*** Block opens ***

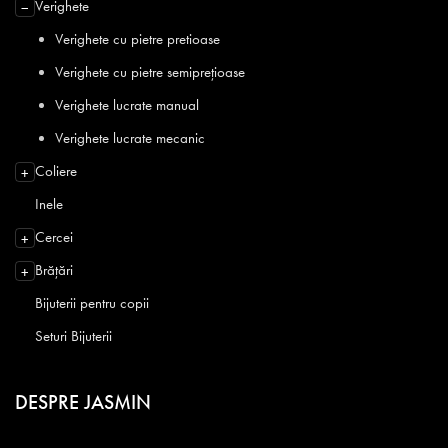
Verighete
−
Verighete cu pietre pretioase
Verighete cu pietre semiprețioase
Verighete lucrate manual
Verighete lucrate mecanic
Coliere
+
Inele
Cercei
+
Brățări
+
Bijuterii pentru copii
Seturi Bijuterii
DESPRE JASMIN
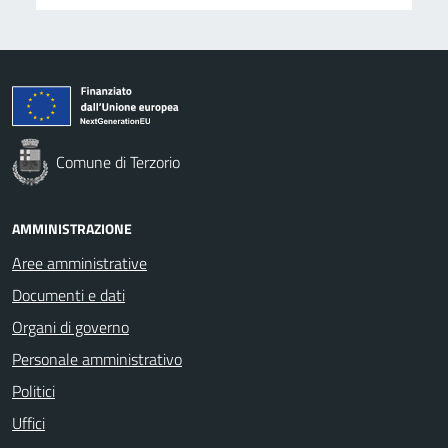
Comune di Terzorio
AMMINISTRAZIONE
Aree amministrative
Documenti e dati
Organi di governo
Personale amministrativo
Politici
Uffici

*** Block closes ***
*** Block opens ***

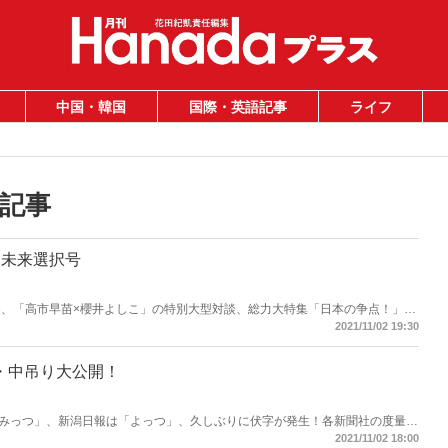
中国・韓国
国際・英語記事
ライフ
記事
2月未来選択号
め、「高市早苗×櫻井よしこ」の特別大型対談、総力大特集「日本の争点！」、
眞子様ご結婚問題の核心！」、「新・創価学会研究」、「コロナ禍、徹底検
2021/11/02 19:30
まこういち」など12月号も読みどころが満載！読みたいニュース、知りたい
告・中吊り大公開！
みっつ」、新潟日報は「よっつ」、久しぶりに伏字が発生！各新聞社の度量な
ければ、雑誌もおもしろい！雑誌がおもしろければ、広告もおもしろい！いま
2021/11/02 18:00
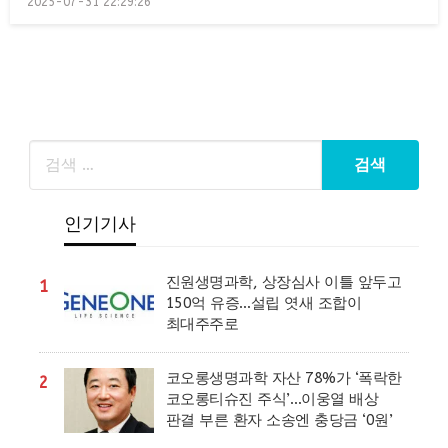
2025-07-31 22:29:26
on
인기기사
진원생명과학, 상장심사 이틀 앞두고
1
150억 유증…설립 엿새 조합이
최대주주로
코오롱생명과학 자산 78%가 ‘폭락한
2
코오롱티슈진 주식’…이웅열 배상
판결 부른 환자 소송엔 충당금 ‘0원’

*** Block closes ***
*** Block opens ***

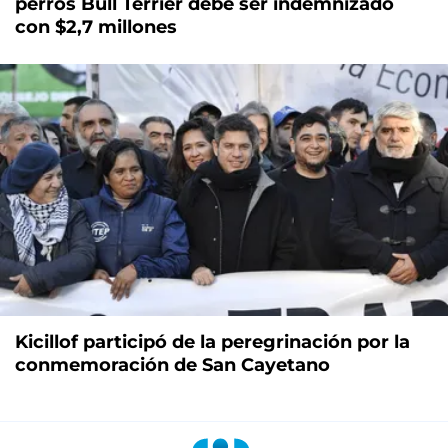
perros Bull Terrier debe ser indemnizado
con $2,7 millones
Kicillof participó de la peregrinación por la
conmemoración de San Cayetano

*** Block closes ***

◆ The task ◆
Among the lines of the data, which ones contain the word "pietre"? Show them.

◆ Solution to this task ◆
Verighete cu pietre pretioase
Verighete cu pietre semiprețioase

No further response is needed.